Autocrine growth hormone (hGH) and chemotherapeutic drug resistance in mammary carcinoma cells

Abstract

The purpose of this study was to identify possible mechanisms by which autocrine hGH may confer chemoresistance in breast cancer. A cellular model, a human mammary carcinoma cell line, MCF-7 cells, stably transfected with hGH gene or a translation-deficient hGH gene, was utilized in my study. As oxidative stress is a key mechanism of chemotherapeutic drugs, we demonstrated that autocrine hGH protects mammary carcinoma cells from oxidative stress induced cell death by p44/42 MAP kinase dependent transcriptional regulation of catalase.

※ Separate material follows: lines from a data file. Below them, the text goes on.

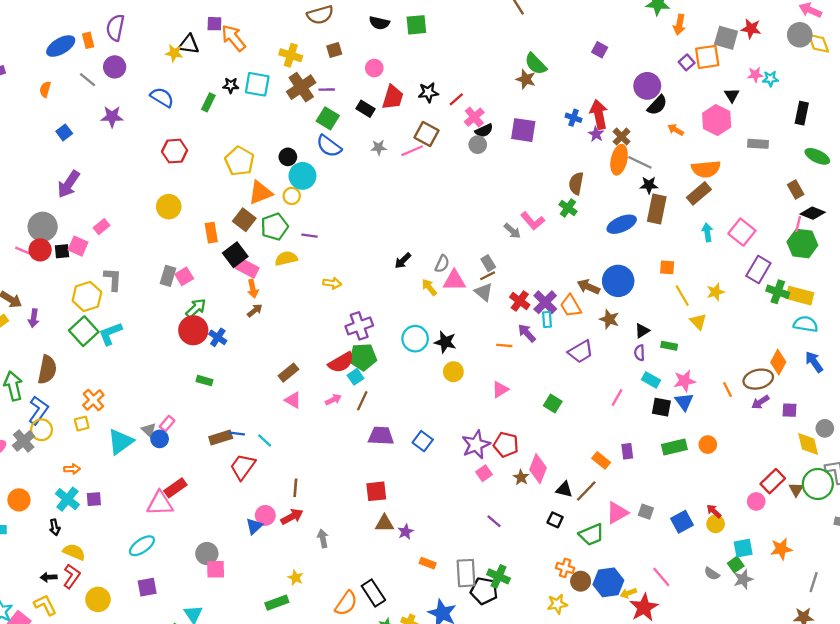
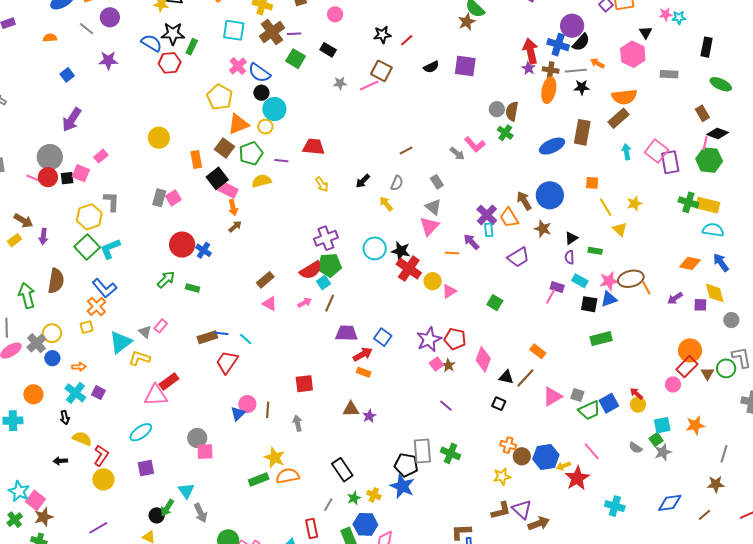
brown star: (526, 79) -> (467, 22), turned 30
black star: (231, 85) -> (173, 34), moved, size x1.6
orange semicircle: (45, 89) -> (50, 38), turned 72
red trapezoid: (393, 97) -> (314, 147), moved, turned -100
pink cross: (474, 117) -> (238, 66), moved
blue cross: (574, 118) -> (558, 45), moved, size x1.5
brown cross: (622, 137) -> (551, 70), turned -35
gray circle: (478, 145) -> (497, 109), moved
blue semicircle: (329, 146) -> (259, 73), moved
red hexagon: (175, 151) -> (170, 63), moved
gray line: (640, 162) -> (576, 71), moved, turned -30
black star: (649, 185) -> (582, 87), moved
purple rectangle: (758, 269) -> (670, 162), moved, turned -40
brown line: (488, 276) -> (406, 150), moved
pink triangle: (454, 281) -> (429, 226), moved, turned -45
yellow arrow: (332, 283) -> (322, 184), moved, turned 49
brown arrow: (588, 287) -> (524, 201), turned 36
red cross: (520, 301) -> (409, 269), moved, size x1.4
green arrow: (196, 308) -> (166, 280), moved
orange diamond: (778, 362) -> (690, 263), turned 75
yellow circle: (453, 372) -> (433, 281), moved
brown ellipse: (758, 379) -> (631, 279), moved
blue triangle: (684, 402) -> (609, 299), turned 48
blue L-shape: (38, 410) -> (104, 288), moved, turned 105
blue circle: (160, 439) -> (52, 358), moved
yellow diamond: (808, 444) -> (715, 293), moved
orange circle: (708, 445) -> (690, 350), moved, size x1.5
purple rectangle: (627, 451) -> (557, 287), moved, turned -64
brown star: (521, 477) -> (448, 365), moved
green circle: (818, 484) -> (726, 368), size x0.7
brown line: (295, 488) -> (268, 410), moved
red square: (376, 491) -> (304, 384), moved
purple square: (94, 499) -> (98, 393), turned 32
red arrow: (292, 517) -> (363, 354), moved
green trapezoid: (591, 535) -> (589, 410), moved
orange rectangle: (428, 563) -> (364, 372), moved
red L-shape: (72, 576) -> (101, 456), moved
yellow star: (296, 578) -> (274, 458), size x1.5
black pentagon: (484, 591) -> (406, 465), moved
orange semicircle: (346, 603) -> (288, 476), moved, turned -135
yellow L-shape: (45, 605) -> (140, 358), moved, turned -45

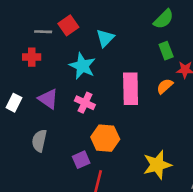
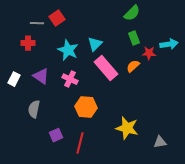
cyan triangle: (105, 38) -> (95, 44), moved
pink rectangle: (131, 89) -> (106, 68), turned -40
purple square: (81, 160) -> (56, 135), moved
yellow star: (157, 165) -> (127, 128), turned 30

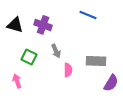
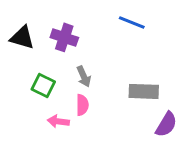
pink semicircle: (68, 70) -> (82, 105), moved
pink arrow: (17, 81) -> (58, 121), moved, turned -64

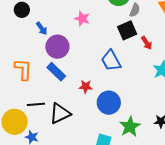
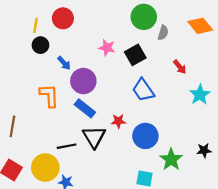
black square: (127, 30) -> (135, 55), moved
orange L-shape: (23, 69) -> (49, 96), moved
black triangle: (60, 114) -> (94, 137), moved, turned -30

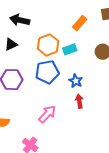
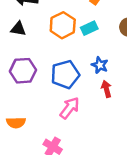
black triangle: (11, 44) -> (18, 29), turned 40
blue pentagon: (47, 72) -> (65, 74), moved

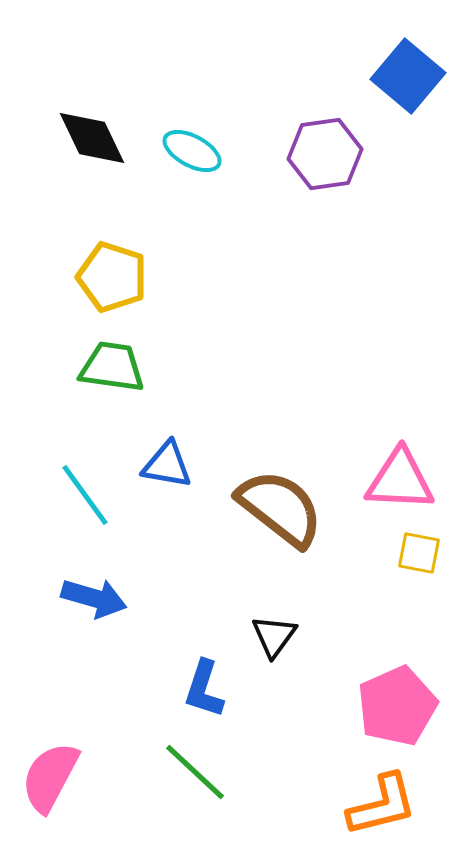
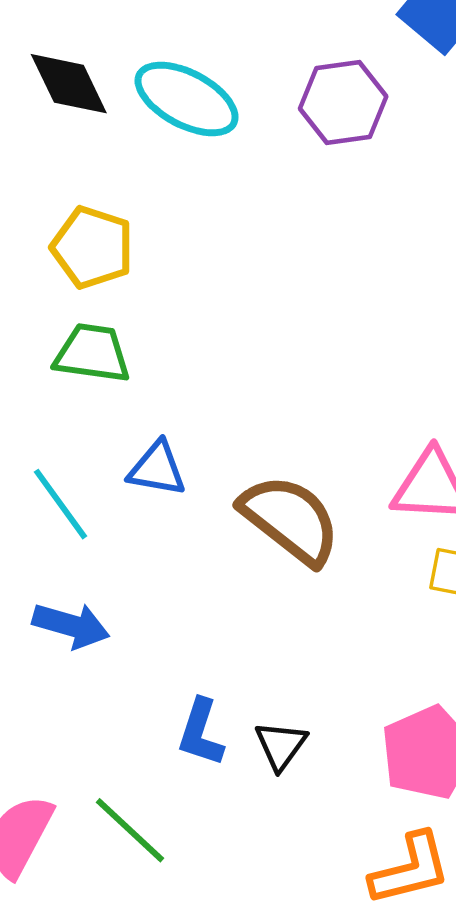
cyan ellipse: (192, 151) -> (187, 99), size x1.5
black triangle: (274, 636) -> (281, 745), moved
green line: (195, 772) -> (130, 830), moved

Secondly, profiling analysis of apoptotic proteins demonstrated upregulated anti-apoptotic protein Bcl-xl and decreased deactivation of anti-apoptotic protein Bcl-2 by autocrine hGH. Lastly, given that chemotherapeutic drugs could induce cell death by altering telomerase function, the results demonstrated that autocrine hGH induces telomerase activity by 3a??-UTR stabilization of hTERT mRNA. Therefore, the present study has demonstrated three different mechanisms by which autocrine hGH confer chemoresistance. This study suggests that antagonists of autocrine hGH may improve the efficacy of specific chemotherapeutic regimes in human mammary carcinoma.